# Lab 10 - Predicting Patient Experience LTR

Hospitals are required to survey a certain number of patients and gather feedback on the experience they had with their visit:
* Was the hospital clean? (1-10)
* Did the staff communicate well with you? (1-10)
* Were the staff friendly? (1-10)
* Did you receive care in a timely manner? (1-10)
* Where the instructions you were discharged with clear to you? (1-10)
* **Would you recommend this facility to friends and family?** <- The "likely to recommend" (LTR): Yes or No

That last part is the most important.

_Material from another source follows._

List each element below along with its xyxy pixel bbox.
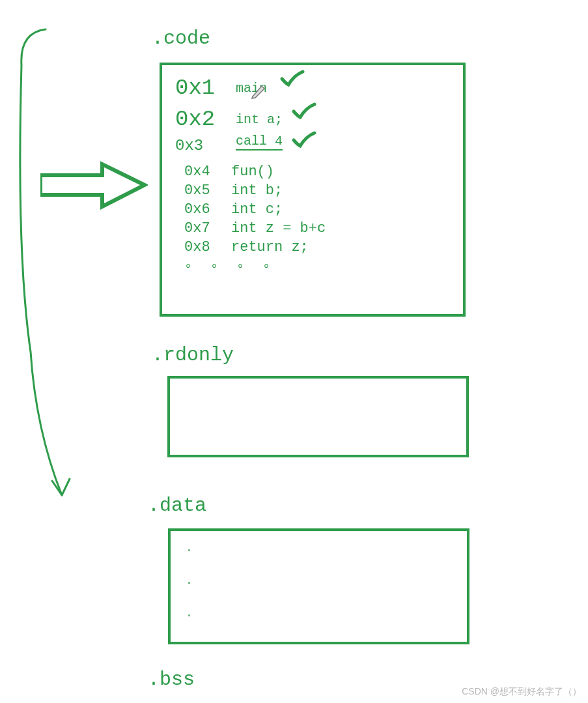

It determines federal reimbursement rates, gets published by rating services, and drives future patient volume. Anything you can do to improve LTR is a good thing.

But what factors influence LTR the most? We have some more detailed data in the other questions. We can use logistic regression to take the detailed ratings and build a model that predicts the LTR outcome: Yes or No.

In [None]:
import numpy as np
import pandas as pd
import seaborn as sns
import matplotlib.pyplot as plt
from sklearn.linear_model import LogisticRegression
from sklearn.metrics import confusion_matrix, classification_report, roc_curve, roc_auc_score
from sklearn.model_selection import train_test_split
from sklearn.preprocessing import StandardScaler
import streamlit as st


## 1. Read the data

In [None]:
px = pd.read_csv('patient_experience.csv')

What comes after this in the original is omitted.